==== Data for review ====
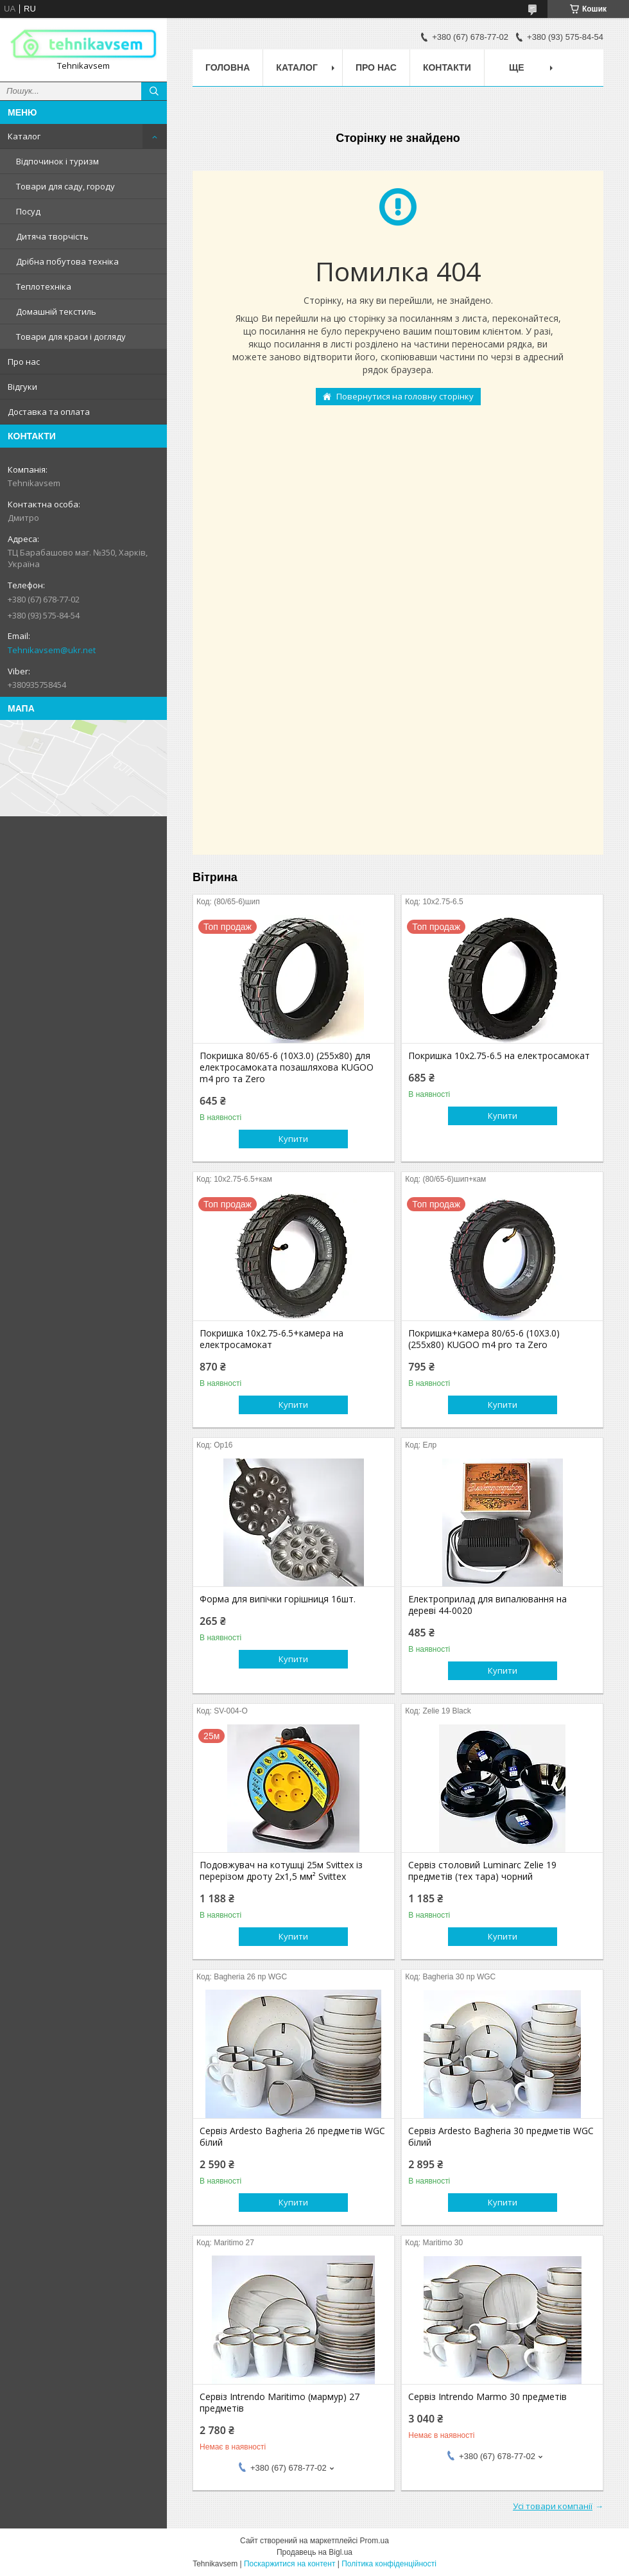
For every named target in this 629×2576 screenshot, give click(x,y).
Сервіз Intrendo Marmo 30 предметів (487, 2397)
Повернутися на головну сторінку (405, 396)
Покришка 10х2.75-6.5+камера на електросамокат (271, 1339)
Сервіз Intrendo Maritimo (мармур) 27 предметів (279, 2402)
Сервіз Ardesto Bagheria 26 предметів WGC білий (292, 2136)
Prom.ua (374, 2540)
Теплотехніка (43, 286)
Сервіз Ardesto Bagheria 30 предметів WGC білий (501, 2136)
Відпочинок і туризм (57, 161)
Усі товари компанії (552, 2506)
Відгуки (22, 386)
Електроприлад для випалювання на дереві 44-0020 (487, 1605)
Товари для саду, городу (65, 186)
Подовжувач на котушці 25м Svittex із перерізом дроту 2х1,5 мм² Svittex (281, 1870)
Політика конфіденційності (388, 2563)
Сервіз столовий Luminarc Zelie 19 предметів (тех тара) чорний (482, 1870)
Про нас (24, 361)
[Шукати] (154, 91)
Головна (227, 67)
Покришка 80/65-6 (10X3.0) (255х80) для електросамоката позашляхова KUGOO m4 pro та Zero (287, 1067)
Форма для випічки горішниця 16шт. (278, 1599)
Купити (293, 1138)
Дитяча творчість (52, 236)
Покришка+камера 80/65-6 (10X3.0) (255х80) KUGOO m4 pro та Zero (484, 1339)
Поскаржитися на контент (289, 2563)
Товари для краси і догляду (71, 336)
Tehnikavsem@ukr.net (52, 650)
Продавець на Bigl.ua (314, 2552)
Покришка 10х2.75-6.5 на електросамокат (499, 1056)
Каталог (24, 136)
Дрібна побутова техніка (67, 261)
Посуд (28, 211)
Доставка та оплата (49, 411)
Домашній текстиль (56, 311)
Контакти (447, 67)
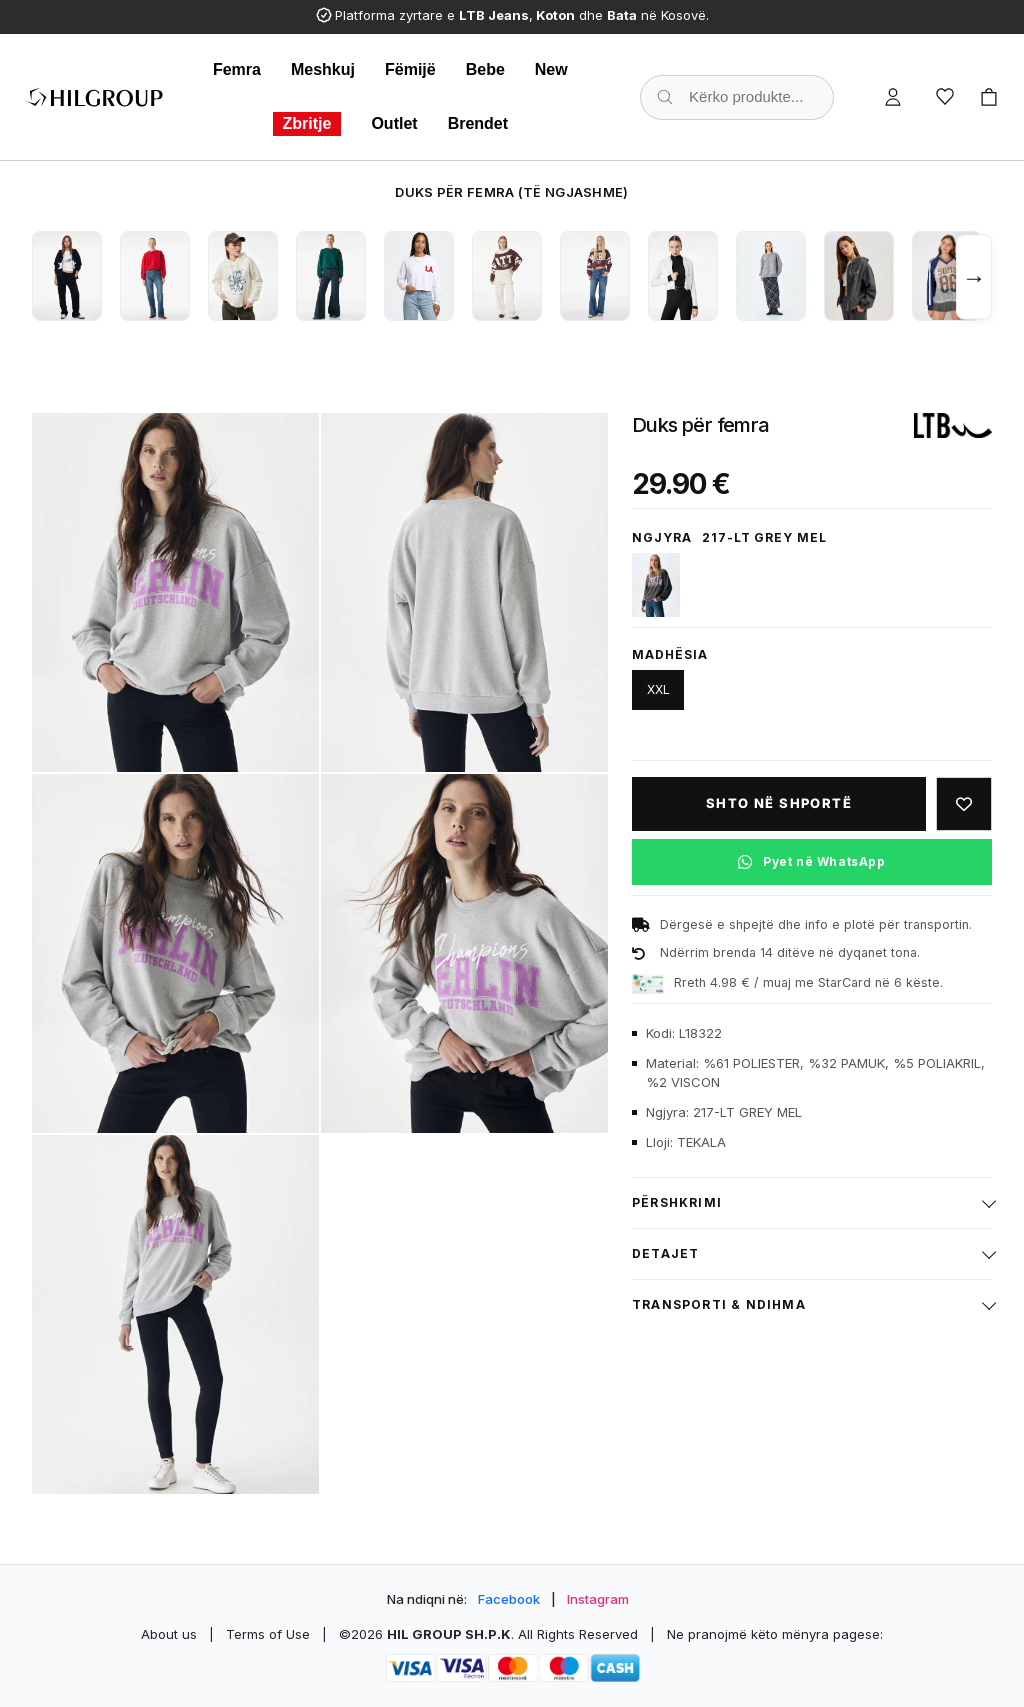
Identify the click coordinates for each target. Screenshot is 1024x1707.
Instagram (598, 1599)
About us (169, 1634)
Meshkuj (323, 69)
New (551, 69)
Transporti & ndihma (719, 1304)
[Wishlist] (945, 97)
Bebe (485, 69)
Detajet (665, 1253)
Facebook (509, 1599)
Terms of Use (268, 1634)
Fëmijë (410, 69)
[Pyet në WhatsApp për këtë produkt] (812, 862)
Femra (237, 69)
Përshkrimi (677, 1202)
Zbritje (307, 123)
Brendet (478, 123)
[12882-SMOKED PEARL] (656, 585)
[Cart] (989, 97)
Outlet (394, 123)
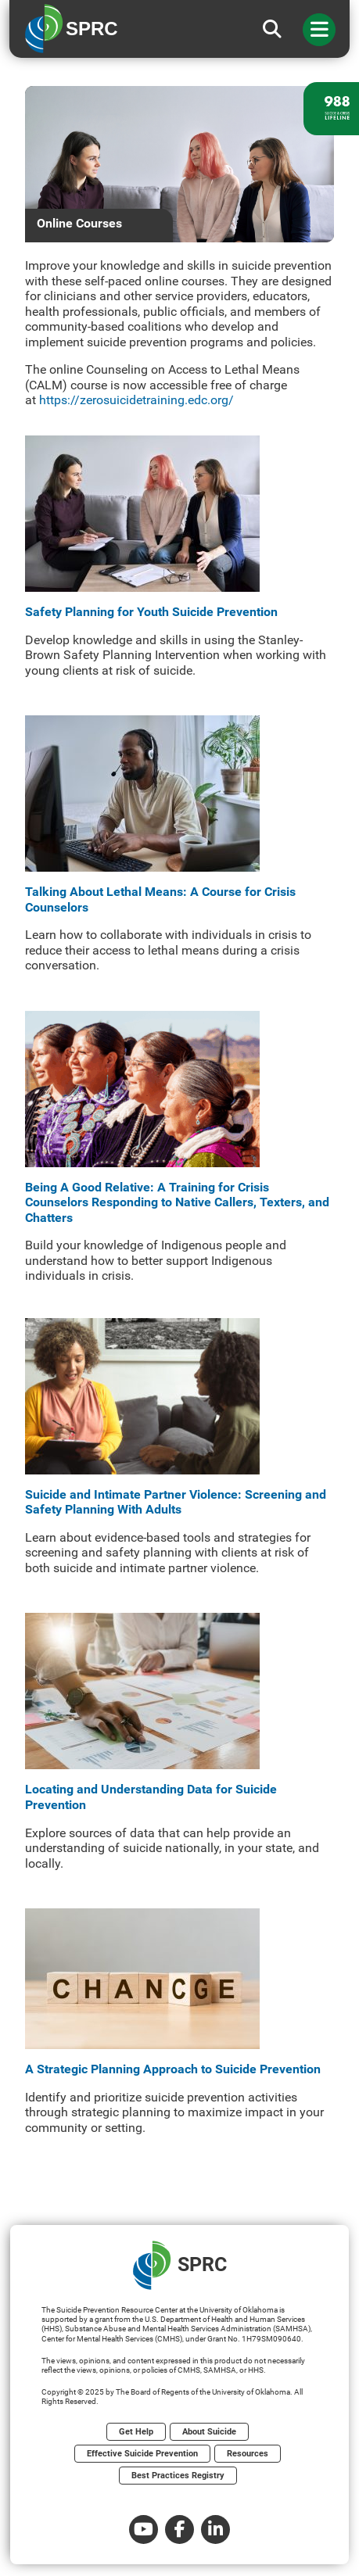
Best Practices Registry (177, 2475)
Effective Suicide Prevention (142, 2454)
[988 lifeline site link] (331, 108)
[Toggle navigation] (319, 29)
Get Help (136, 2432)
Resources (247, 2454)
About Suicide (209, 2432)
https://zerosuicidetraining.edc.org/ (136, 399)
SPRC (180, 2265)
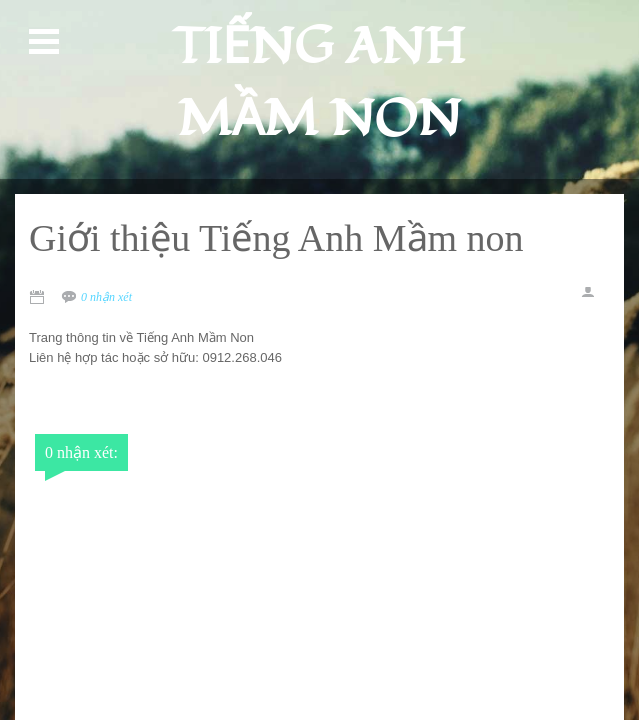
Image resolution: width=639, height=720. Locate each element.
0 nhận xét (106, 297)
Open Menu (46, 42)
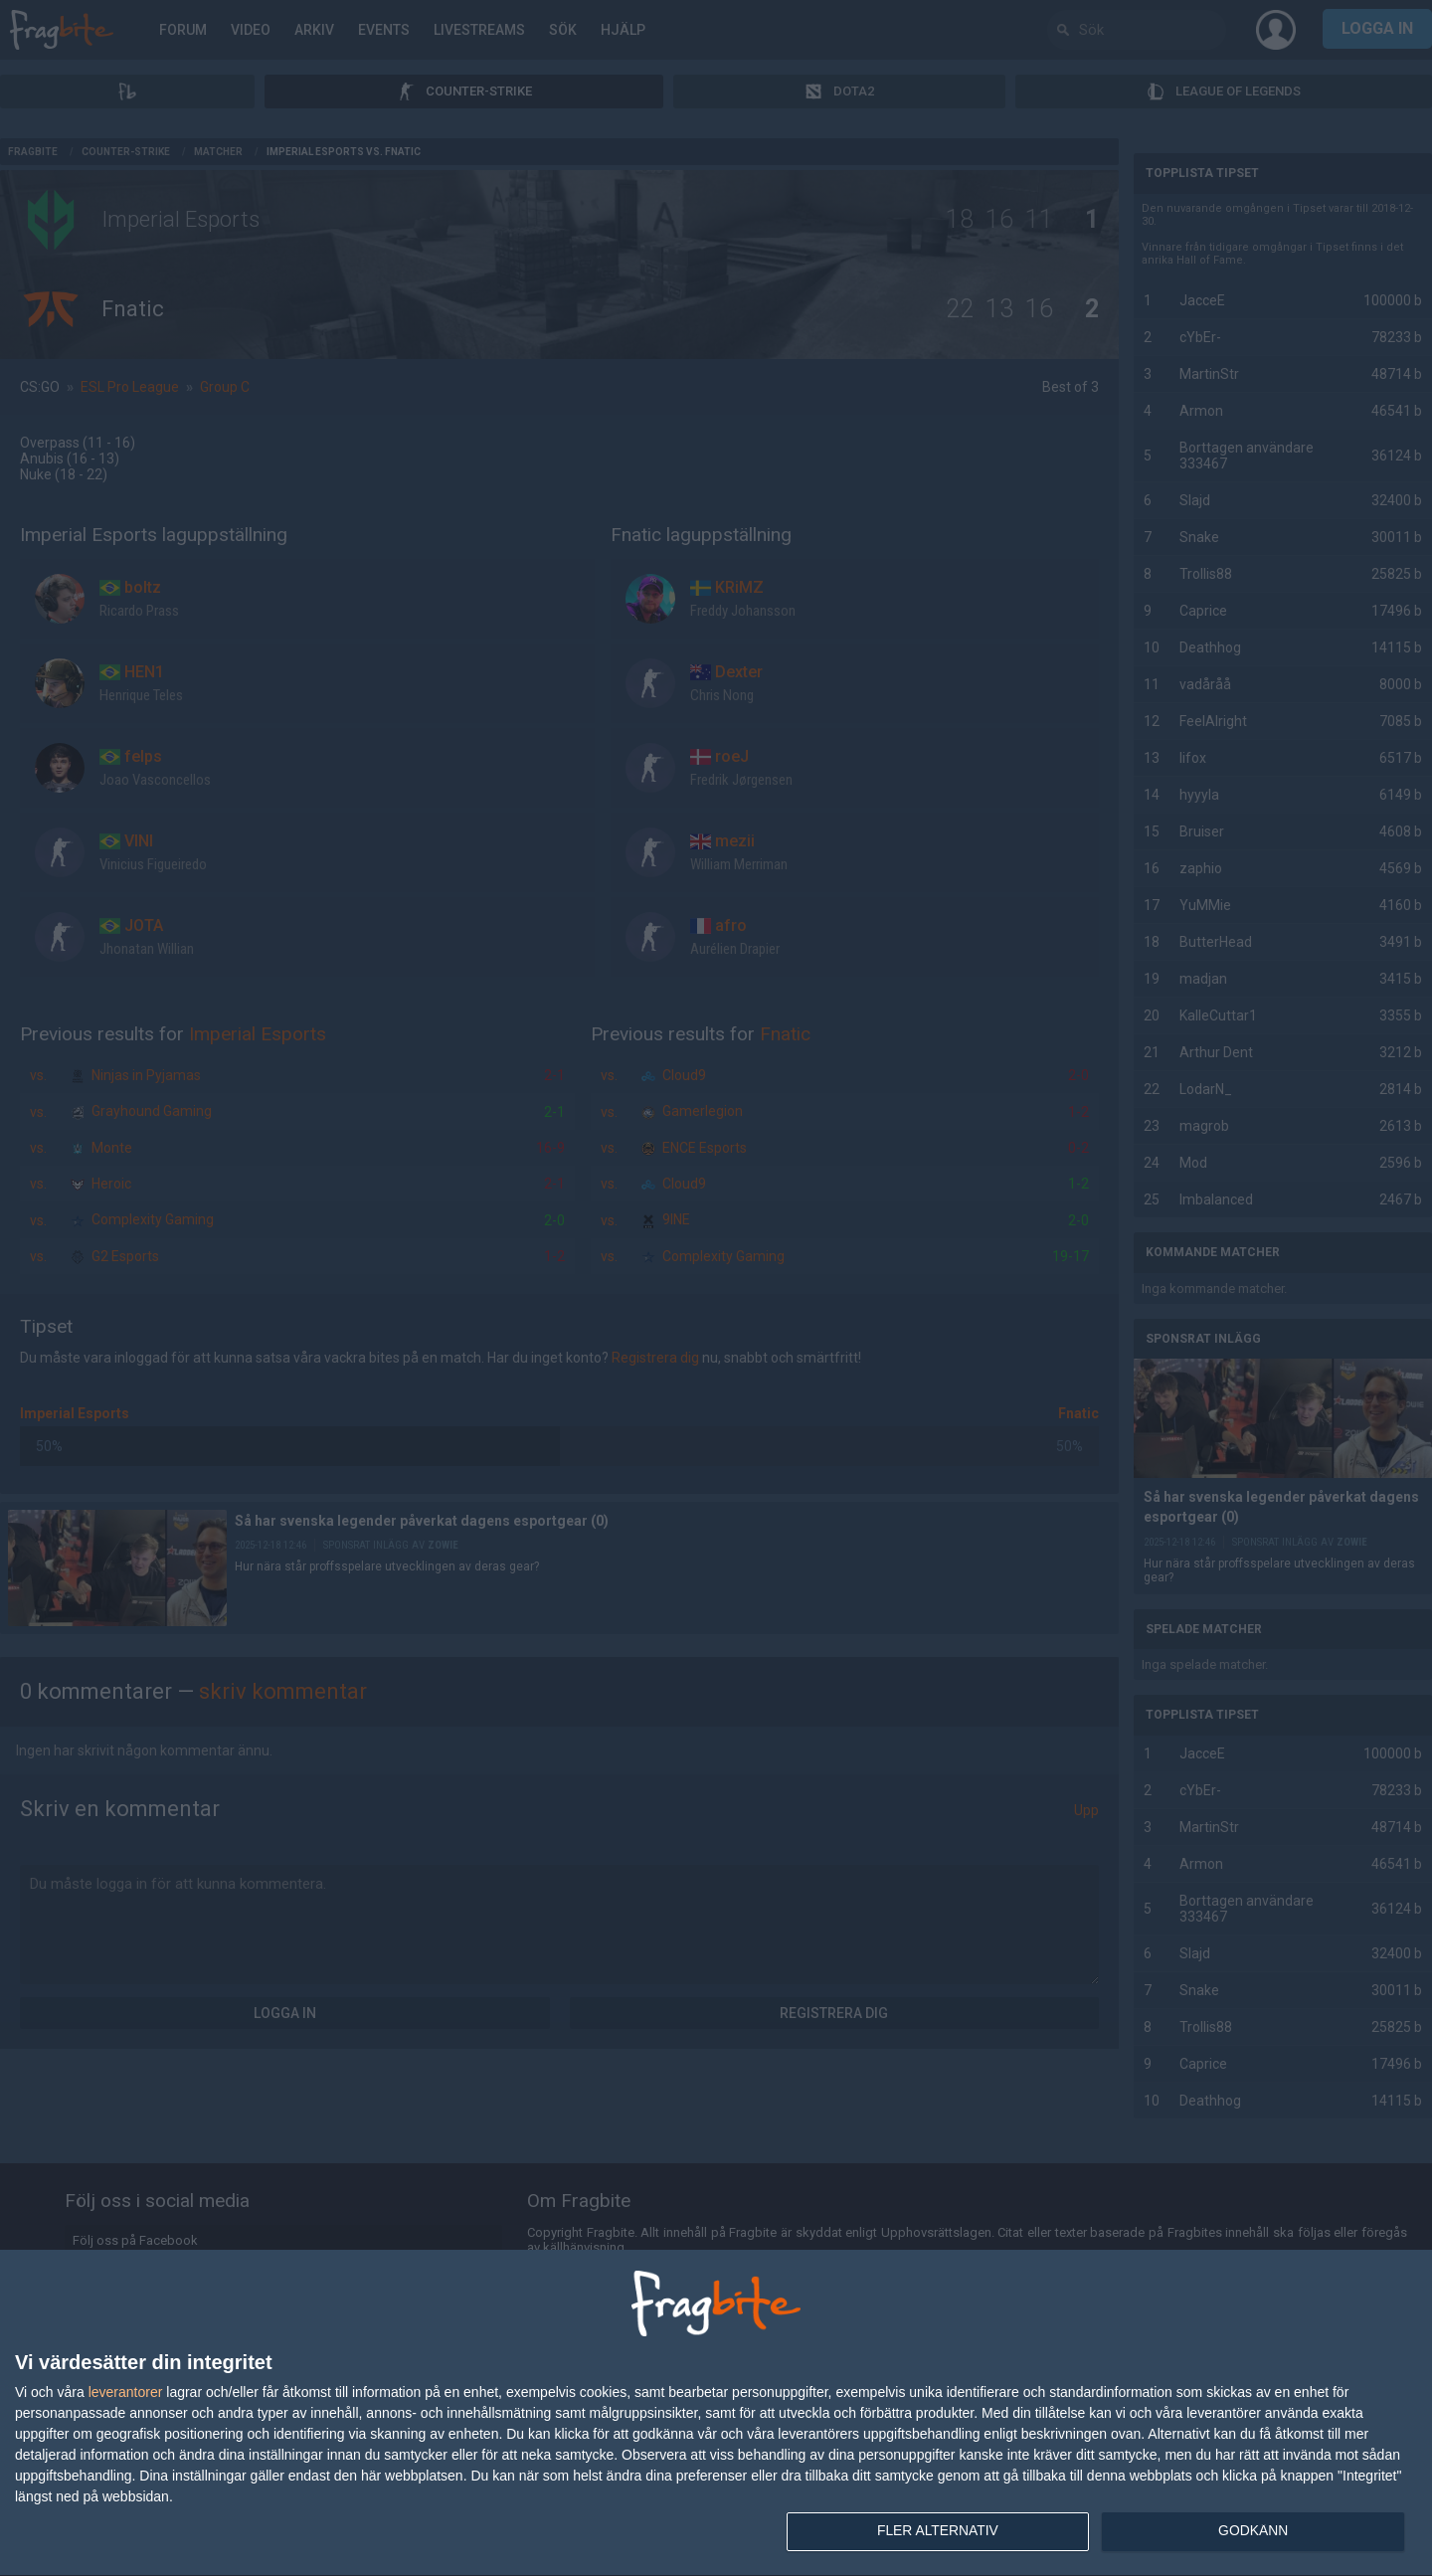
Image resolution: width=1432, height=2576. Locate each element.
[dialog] (716, 2413)
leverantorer (126, 2391)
====
Leave out the pictures and retype every line above exactly.

For every named target in this 629×2576 screenshot, give click(x,y).
Сервіз Intrendo Marmo 30 предметів (487, 2397)
Повернутися на головну сторінку (405, 396)
Покришка 10х2.75-6.5+камера на електросамокат (271, 1339)
Сервіз Intrendo Maritimo (мармур) 27 предметів (279, 2402)
Сервіз Ardesto Bagheria 26 предметів WGC білий (292, 2136)
Prom.ua (374, 2540)
Теплотехніка (43, 286)
Сервіз Ardesto Bagheria 30 предметів WGC білий (501, 2136)
Відпочинок і туризм (57, 161)
Усі товари компанії (552, 2506)
Відгуки (22, 386)
Електроприлад для випалювання на дереві 44-0020 (487, 1605)
Товари для саду, городу (65, 186)
Подовжувач на котушці 25м Svittex із перерізом дроту 2х1,5 мм² Svittex (281, 1870)
Політика конфіденційності (388, 2563)
Сервіз столовий Luminarc Zelie 19 предметів (тех тара) чорний (482, 1870)
Про нас (24, 361)
[Шукати] (154, 91)
Головна (227, 67)
Покришка 80/65-6 (10X3.0) (255х80) для електросамоката позашляхова KUGOO m4 pro та Zero (287, 1067)
Форма для випічки горішниця 16шт. (278, 1599)
Купити (293, 1138)
Дитяча творчість (52, 236)
Покришка+камера 80/65-6 (10X3.0) (255х80) KUGOO m4 pro та Zero (484, 1339)
Поскаржитися на контент (289, 2563)
Товари для краси і догляду (71, 336)
Tehnikavsem@ukr.net (52, 650)
Продавець на Bigl.ua (314, 2552)
Покришка 10х2.75-6.5 на електросамокат (499, 1056)
Каталог (24, 136)
Дрібна побутова техніка (67, 261)
Посуд (28, 211)
Доставка та оплата (49, 411)
Домашній текстиль (56, 311)
Контакти (447, 67)
Identify the click coordinates for each target. Screenshot is 1024x1707.
Instagram (598, 1599)
About us (169, 1634)
Meshkuj (323, 69)
New (551, 69)
Transporti & ndihma (719, 1304)
[Wishlist] (945, 97)
Bebe (485, 69)
Detajet (665, 1253)
Facebook (509, 1599)
Terms of Use (268, 1634)
Fëmijë (410, 69)
[Pyet në WhatsApp për këtë produkt] (812, 862)
Femra (237, 69)
Përshkrimi (677, 1202)
Zbritje (307, 123)
Brendet (478, 123)
[12882-SMOKED PEARL] (656, 585)
[Cart] (989, 97)
Outlet (394, 123)
Best Practices Registry (177, 2475)
Effective Suicide Prevention (142, 2454)
[988 lifeline site link] (331, 108)
[Toggle navigation] (319, 29)
Get Help (136, 2432)
Resources (247, 2454)
About Suicide (209, 2432)
https://zerosuicidetraining.edc.org/ (136, 399)
SPRC (180, 2265)
Image resolution: width=639, height=720. Locate each element.
0 nhận xét (106, 297)
Open Menu (46, 42)
Image resolution: width=1432, height=2576. Locate each element.
[dialog] (716, 2413)
leverantorer (126, 2391)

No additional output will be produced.